Ces jours-ci, pour la première fois depuis qu’il est arrivé à Montréal, Chiarot se retrouve sans son partenaire attitré. Affaibli par les blessures, Weber fera vraisemblablement l’impasse sur toute la saison, peut-être même sur sa carrière.

Comme bien d’autres avant lui, le défenseur a prévenu qu’on ne « peut pas remplacer » la présence et l’ascendant de Weber, « un futur membre du Temple de la renommée du hockey ».

En revanche, Chiarot se voit lui-même jouer un rôle plus important, tant sur la glace que dans le vestiaire, en l’absence de celui qu’il considère comme son « meilleur ami dans l’équipe ».

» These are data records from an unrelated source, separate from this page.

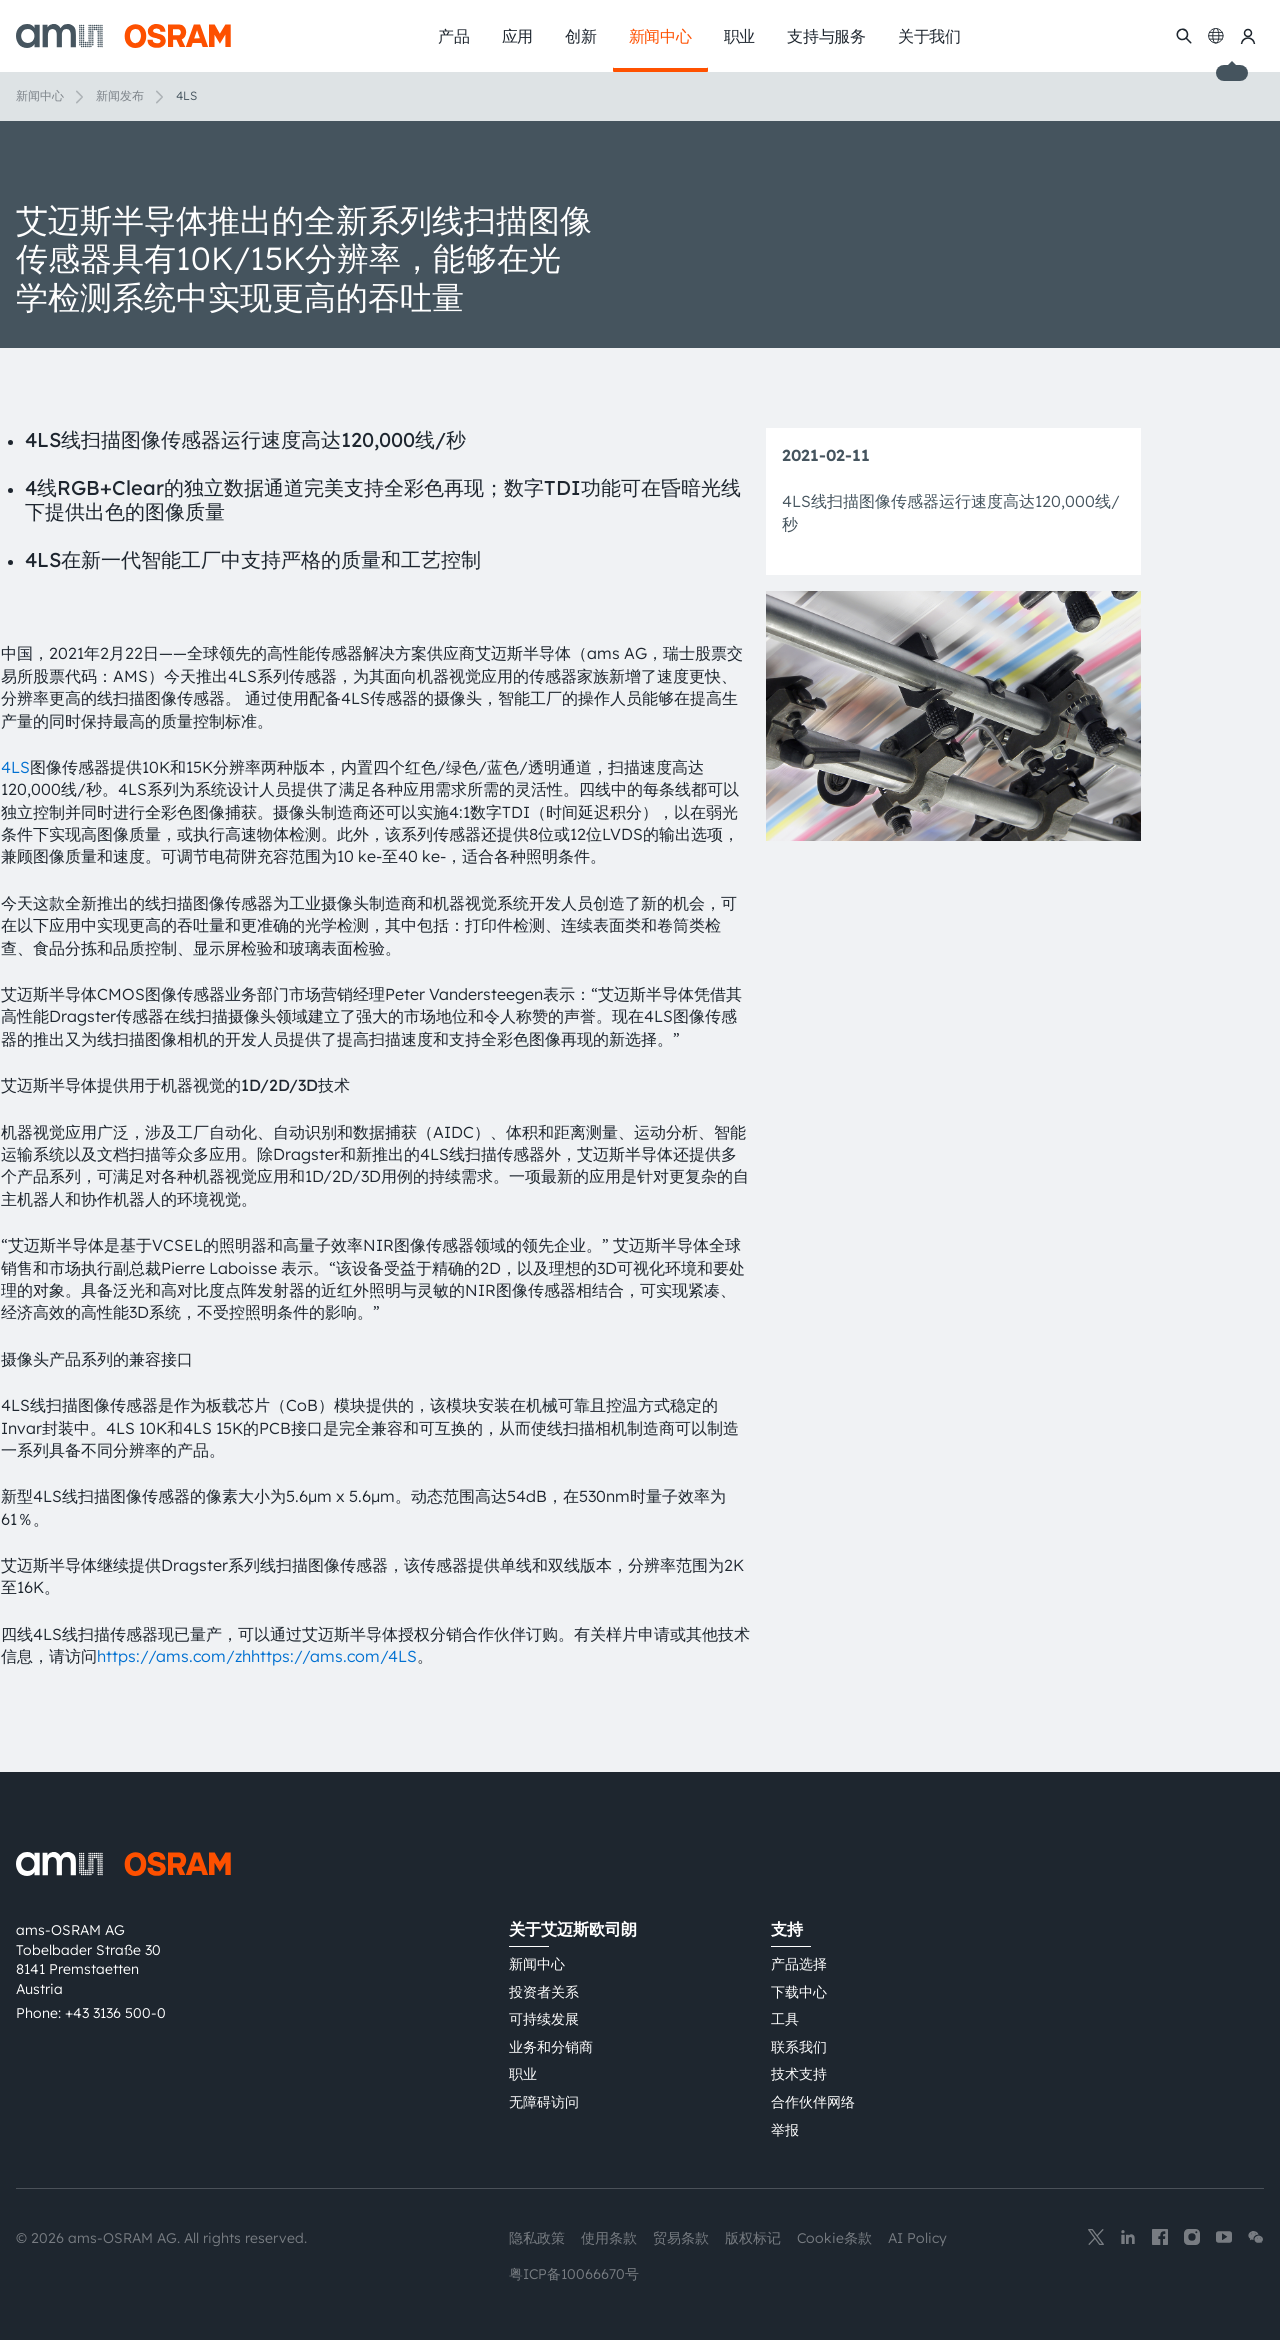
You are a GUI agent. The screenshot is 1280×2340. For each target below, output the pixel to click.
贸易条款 (681, 2238)
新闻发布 (120, 95)
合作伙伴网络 (813, 2102)
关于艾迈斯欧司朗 (573, 1929)
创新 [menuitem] (581, 36)
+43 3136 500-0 (115, 2013)
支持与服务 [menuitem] (826, 36)
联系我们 (799, 2047)
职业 (523, 2074)
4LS (15, 767)
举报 (785, 2130)
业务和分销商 (551, 2047)
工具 (785, 2019)
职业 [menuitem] (740, 36)
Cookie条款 (834, 2238)
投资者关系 (544, 1992)
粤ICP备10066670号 (574, 2274)
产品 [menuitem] (454, 36)
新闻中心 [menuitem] (660, 36)
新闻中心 (40, 95)
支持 (787, 1929)
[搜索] (1184, 36)
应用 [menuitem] (518, 36)
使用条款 (609, 2238)
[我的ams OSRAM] (1248, 36)
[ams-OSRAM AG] (123, 36)
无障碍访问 (544, 2102)
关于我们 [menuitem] (929, 36)
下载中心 (799, 1992)
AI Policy (917, 2238)
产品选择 (799, 1964)
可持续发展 (544, 2019)
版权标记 (753, 2238)
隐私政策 (537, 2238)
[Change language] (1216, 36)
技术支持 (799, 2074)
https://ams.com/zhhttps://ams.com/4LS (257, 1656)
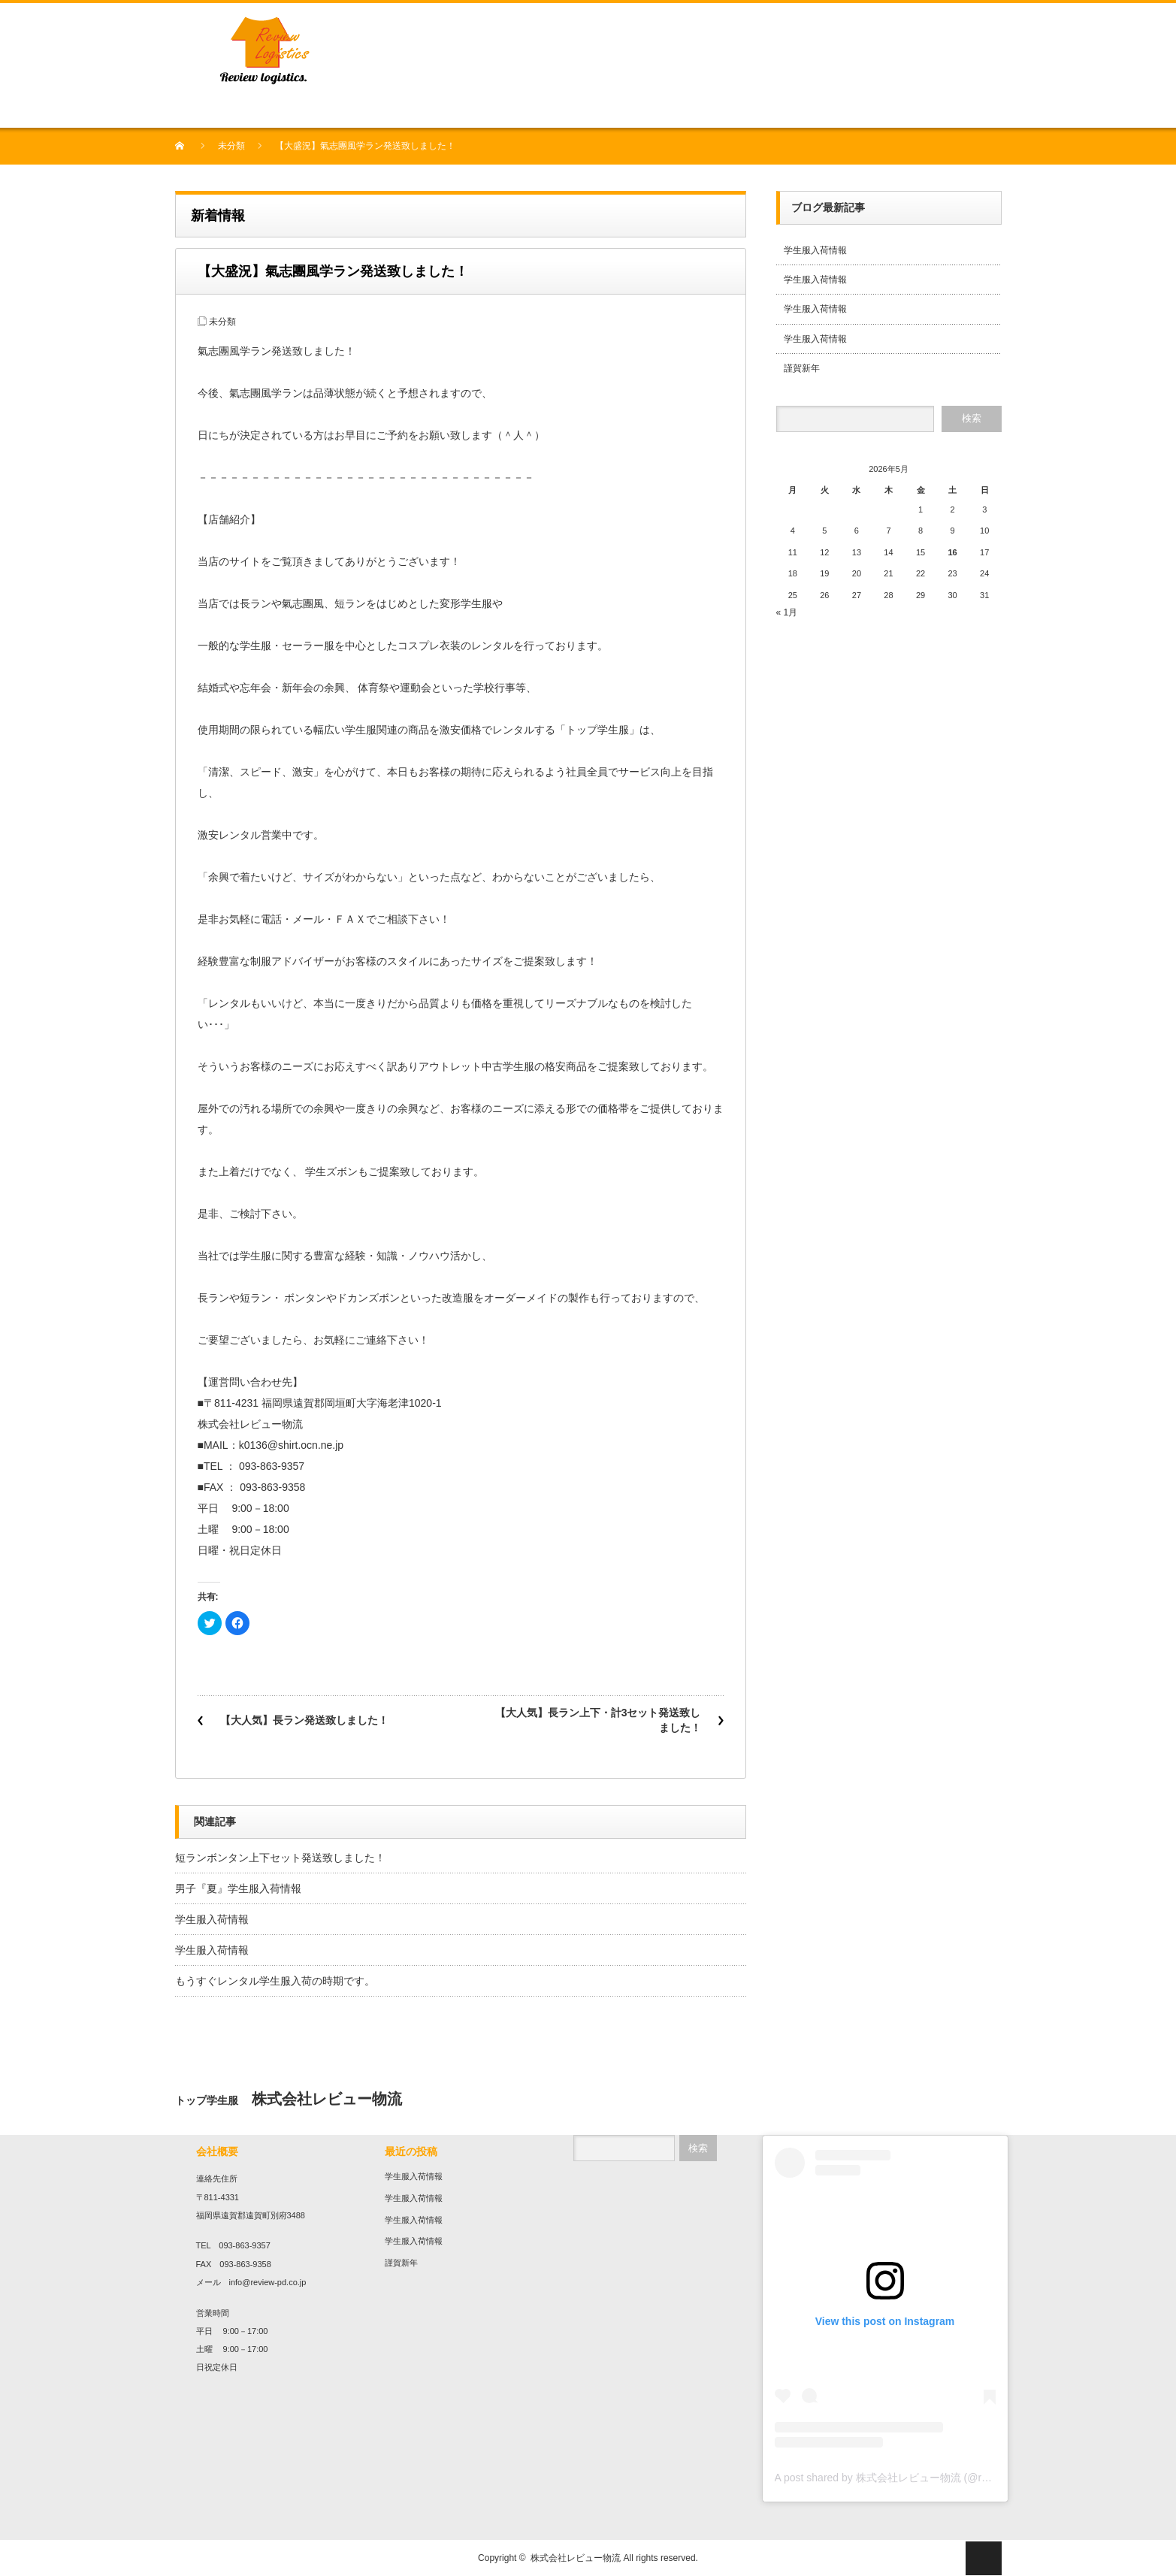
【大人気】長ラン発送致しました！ (304, 1720)
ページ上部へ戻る (984, 2558)
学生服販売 (346, 110)
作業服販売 (493, 110)
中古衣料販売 (288, 110)
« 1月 (787, 612)
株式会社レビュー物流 (576, 2558)
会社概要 (236, 110)
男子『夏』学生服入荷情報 (238, 1888)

« En jouant à côté de lui, en lui parlant et le voyant chaque jour, j’ai beaucoup appris de lui, sur la manière dont il se comporte, sur son leadership », a raconté Chiarot, mercredi, après l’entraînement du Tricolore.

Personne ne sera jamais Shea Weber, mais si je peux apporter un petit quelque chose, je serai content.

Ben Chiarot

L’élève veut faire honneur au maître, en somme.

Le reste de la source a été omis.